The only people who genuinely think the US will break up are either:

a) Russians, or

b) Americans who've been successfully trolled by Russians

Russians think the US will break up, because THEIR country broke up, and they don't understand America well enough to grasp that America is nothing like the former Soviet Union.

The FSU was arguably a cabal of Russia, Belarus, Georgia, and Ukraine that dragged everyone else along for the ride. In the US, tiny states like Delaware & New Jersey have more federal power relative to California, Texas, and Florida than ANY of the *-stan regions EVER had compared to Russia/Ukraine/Belarus/Georgia, and compared to the cultural gulf between, say, Khazakhstan & Leningrad, rural Louisiana, Anchorage, Miami, Compton, Manhattan, and Pittsburgh are practically indistinguishable by comparison.

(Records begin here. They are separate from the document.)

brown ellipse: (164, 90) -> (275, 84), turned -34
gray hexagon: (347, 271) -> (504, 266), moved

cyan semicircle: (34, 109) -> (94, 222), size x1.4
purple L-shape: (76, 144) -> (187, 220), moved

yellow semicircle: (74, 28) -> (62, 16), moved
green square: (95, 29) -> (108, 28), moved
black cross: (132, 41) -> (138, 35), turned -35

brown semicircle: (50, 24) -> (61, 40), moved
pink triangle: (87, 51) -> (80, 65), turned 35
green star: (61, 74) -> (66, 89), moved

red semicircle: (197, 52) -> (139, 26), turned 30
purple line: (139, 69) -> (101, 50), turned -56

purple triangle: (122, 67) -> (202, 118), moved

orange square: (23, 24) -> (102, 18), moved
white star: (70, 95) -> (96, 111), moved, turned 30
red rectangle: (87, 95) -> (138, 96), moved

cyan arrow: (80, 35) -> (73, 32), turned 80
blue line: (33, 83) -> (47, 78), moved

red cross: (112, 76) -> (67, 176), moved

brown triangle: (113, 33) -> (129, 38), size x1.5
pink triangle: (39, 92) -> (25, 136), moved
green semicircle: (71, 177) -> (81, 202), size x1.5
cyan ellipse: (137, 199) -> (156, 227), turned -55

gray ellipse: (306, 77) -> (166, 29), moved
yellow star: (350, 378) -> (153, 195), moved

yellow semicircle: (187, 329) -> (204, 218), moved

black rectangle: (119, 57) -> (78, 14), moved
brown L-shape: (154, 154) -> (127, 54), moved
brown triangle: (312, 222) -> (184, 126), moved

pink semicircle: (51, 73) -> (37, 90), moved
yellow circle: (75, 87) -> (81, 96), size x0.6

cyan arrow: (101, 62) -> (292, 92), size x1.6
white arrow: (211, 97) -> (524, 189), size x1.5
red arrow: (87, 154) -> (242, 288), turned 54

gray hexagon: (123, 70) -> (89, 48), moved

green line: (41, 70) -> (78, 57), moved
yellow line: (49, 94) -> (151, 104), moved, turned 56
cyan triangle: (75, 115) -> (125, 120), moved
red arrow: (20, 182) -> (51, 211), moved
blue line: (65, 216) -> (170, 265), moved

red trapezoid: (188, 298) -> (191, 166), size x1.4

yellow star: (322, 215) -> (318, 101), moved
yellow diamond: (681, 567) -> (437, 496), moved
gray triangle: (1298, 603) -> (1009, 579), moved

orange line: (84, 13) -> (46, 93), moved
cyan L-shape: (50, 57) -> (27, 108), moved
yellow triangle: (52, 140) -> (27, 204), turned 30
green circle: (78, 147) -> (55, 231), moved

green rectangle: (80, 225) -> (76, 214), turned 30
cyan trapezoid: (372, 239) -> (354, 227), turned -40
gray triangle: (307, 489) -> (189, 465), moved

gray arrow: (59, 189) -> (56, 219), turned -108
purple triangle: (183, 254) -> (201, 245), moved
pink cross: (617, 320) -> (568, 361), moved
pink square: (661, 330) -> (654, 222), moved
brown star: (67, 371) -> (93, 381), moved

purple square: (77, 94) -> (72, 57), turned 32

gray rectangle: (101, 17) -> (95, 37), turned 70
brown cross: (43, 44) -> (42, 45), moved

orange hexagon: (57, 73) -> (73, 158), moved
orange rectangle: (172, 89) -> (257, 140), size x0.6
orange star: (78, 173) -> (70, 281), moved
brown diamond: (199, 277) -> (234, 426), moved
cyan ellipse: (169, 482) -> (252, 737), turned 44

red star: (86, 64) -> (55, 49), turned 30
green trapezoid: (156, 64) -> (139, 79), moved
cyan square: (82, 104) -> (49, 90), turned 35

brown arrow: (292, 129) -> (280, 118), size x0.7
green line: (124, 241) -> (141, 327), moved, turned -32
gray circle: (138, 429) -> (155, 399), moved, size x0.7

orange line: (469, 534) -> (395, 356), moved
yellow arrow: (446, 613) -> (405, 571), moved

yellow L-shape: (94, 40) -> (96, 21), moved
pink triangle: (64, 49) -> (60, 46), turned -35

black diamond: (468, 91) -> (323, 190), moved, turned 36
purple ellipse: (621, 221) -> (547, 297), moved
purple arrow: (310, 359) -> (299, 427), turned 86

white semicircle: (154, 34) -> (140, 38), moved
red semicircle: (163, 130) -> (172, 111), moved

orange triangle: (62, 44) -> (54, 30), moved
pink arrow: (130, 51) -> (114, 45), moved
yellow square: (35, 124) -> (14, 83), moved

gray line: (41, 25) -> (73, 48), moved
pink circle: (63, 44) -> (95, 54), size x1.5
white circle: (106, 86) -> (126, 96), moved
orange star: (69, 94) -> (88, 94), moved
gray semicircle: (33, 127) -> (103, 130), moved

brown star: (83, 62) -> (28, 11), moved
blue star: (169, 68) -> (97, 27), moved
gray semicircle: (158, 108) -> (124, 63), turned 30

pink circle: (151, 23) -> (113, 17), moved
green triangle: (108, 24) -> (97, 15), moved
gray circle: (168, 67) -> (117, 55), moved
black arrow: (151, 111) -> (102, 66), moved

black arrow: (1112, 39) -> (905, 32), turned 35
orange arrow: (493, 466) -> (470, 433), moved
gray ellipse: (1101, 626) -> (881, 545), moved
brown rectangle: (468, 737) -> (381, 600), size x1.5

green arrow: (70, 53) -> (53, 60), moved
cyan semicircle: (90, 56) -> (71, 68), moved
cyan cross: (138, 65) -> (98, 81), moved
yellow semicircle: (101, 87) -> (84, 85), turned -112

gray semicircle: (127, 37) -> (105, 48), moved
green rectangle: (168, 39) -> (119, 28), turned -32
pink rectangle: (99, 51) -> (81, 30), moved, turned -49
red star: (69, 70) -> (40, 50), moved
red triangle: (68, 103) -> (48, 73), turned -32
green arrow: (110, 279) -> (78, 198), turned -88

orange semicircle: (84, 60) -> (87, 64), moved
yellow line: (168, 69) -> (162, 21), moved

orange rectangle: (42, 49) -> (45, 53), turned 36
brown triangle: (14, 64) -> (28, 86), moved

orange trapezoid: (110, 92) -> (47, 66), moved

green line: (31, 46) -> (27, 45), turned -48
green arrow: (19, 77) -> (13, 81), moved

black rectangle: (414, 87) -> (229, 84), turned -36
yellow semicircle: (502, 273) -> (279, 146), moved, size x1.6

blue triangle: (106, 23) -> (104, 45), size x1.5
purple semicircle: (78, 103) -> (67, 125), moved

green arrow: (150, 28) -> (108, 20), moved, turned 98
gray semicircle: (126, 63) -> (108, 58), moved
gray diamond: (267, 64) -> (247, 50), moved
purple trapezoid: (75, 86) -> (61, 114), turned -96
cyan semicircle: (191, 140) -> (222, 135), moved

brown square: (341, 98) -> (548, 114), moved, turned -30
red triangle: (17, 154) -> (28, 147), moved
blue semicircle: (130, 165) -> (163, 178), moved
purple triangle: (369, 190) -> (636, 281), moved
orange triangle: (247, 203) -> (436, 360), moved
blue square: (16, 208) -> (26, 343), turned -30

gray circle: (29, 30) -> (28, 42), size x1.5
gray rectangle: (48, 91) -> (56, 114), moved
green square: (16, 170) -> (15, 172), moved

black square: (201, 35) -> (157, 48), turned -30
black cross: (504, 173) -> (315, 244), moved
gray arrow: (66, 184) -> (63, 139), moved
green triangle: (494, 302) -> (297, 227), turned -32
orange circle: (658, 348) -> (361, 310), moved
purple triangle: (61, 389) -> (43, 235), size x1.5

by Anonymousreply 74October 6, 2021 8:39 AM

Again, while DLers tend to be Eeyores, do not discount the very real possibility that Trump will single-handedly destroy the GOP by ensuring that completely batshit crazy candidates win the GOP primaries over less batshit crazy opponents and then go down in the general election, even in relatively safe districts.

Trump's True Believers are not a majority and many who otherwise vote Republican will vote for a centrist Democrat over a crazy Trumpist.

by Anonymousreply 75October 6, 2021 9:21 AM

R72 = You learned nothing from the Trump Presidency. Waiting on the GOP to splinter and "tear itself apart" didn't happen in 4 years--quite frankly we saw them come together--Lindsay Grahams Trump bootlicking is a perfect example.. Democracy (and the Democratic Party) are toast on November 5th, 2024. Life will be hell except for the rich. And you can believe either Trump will be on the ticket or he will get Junior on the ticket (as Veep)..Without a doubt.

Offsite Link
by Anonymousreply 76October 6, 2021 9:31 AM

The Atlantic is Ground Zero for Doom and Gloom articles that appeal to their liberal reader base.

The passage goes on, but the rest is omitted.